Кто говорит — горшок, кто — цветошник, кто — плошку.
— А не хотите, я вам длинногорлый кувшин сделаю и двойным узором кромку украшу?
Некоторые не верят: хвастает.
— Хотите?
— Ты хоть горшок сделай.
— Нет, как сказал, так и будет.
Отвернулся, ногу куда следует положил, руки сомкнул. И пальцы наставляет так и этак — изнутри и снаружи. Будто из круга вытащил длинногорлый кувшин. Палец повернул — на кромке узор сделал, еще раз повернул, другой сделал. К кувшину ручку поставил, руки обтер и закуривает. Все дивуются.
— Раз, — говорят, — ты так быстро можешь кувшин сделать, ты и по глазури знаток. И быть тебе с сегодняшнего дня мастером от колхоза.

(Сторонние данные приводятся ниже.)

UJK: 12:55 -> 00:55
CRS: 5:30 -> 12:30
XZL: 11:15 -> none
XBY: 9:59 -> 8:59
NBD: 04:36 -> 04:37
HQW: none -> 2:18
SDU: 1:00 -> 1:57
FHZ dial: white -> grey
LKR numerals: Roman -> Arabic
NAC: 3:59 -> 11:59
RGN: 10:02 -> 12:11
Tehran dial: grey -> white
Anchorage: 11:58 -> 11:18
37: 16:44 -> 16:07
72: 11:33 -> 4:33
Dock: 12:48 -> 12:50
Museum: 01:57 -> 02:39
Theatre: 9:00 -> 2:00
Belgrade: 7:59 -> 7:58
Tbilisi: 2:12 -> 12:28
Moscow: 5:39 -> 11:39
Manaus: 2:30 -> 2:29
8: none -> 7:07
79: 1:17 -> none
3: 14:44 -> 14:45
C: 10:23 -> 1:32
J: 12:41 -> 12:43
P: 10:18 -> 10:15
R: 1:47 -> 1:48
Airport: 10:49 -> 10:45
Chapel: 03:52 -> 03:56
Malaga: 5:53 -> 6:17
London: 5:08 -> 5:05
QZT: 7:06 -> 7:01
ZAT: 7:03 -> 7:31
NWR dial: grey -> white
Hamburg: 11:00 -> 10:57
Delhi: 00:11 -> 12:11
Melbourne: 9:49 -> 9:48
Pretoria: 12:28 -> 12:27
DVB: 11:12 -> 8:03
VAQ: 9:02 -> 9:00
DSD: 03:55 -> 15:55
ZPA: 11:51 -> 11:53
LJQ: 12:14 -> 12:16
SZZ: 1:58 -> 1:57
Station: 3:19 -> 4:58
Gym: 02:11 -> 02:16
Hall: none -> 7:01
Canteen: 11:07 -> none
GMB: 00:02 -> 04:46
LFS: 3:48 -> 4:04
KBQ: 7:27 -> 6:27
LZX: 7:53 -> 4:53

Приказали Ершу ключи выдать, а Белов сразу горшечную на замок. Так Белов всех тогда удивил, только о нем весь праздник и говорили. И Ерш напился и около горшечной на карачках ползает.
— Горшечки-кашнички…
Тут и спать лег.
Стал Белов в горшечной работать. Дело поставил хорошо. Его горшки широко известны. И тут заказал в городе живописцу большую вывеску: «Переслегинская с.-х. артель». «Вот, — говорит, — мужики, сейчас вывеска к месту». А Белов помолодел. Он везде все знает, он везде слышен и виден. «Раньше, — говорит, — мне никак воли не было. Я бобыль, а бобылю, как одинокой бабе, везде пусто». Да стал похаживать Белов к Татьяне. А осенью как первый яблок появился, он ей несет. Придет и сидит. О горшечной, о том о сем. А то: «Помнишь, как в комитете-то работали? Жаль, у меня хорошей грамоты нет, я бы пошел далеко». — «Да, верно, ты бы пошел». А один раз она пошутила: «Ты-то помнишь, как ко мне за посуленным приходил?» Он глаза прячет. «Что, — говорит, — приходил. Да, может, это беспокойство во мне и сейчас осталось!» — «С ума сошел!» — «Нет, я говорю тебе правду». — «Да ведь за нас с тобой теперь в базарный день трех копеек не дают». — «Все равно, говорит, хоть и не дают, а я о тебя думал и думаю». Она не знает — смеяться, не знает — сердиться. «Я тебя, как тогда, из избы погоню». — «Прогонишь, опять приду. А то и вовсе не уйду. Вот сяду за стол и буду сидеть». — «Ох, ты, вихорь ты мой, навязался на мою шею». — «Ты меня на постой прими. Моя пустая изба разваливается, а для одного и строить неохота». — «У меня тесно». — «Не подеремся». Взяла да и пустила. А недели через две он ее в исполком зовет. «Да ведь я со стыда сгорю. У меня сын в городе учится». — «Все равно, хоть и учится». Взяла да и пошла с ним в исполком. Так и стали жить вместе.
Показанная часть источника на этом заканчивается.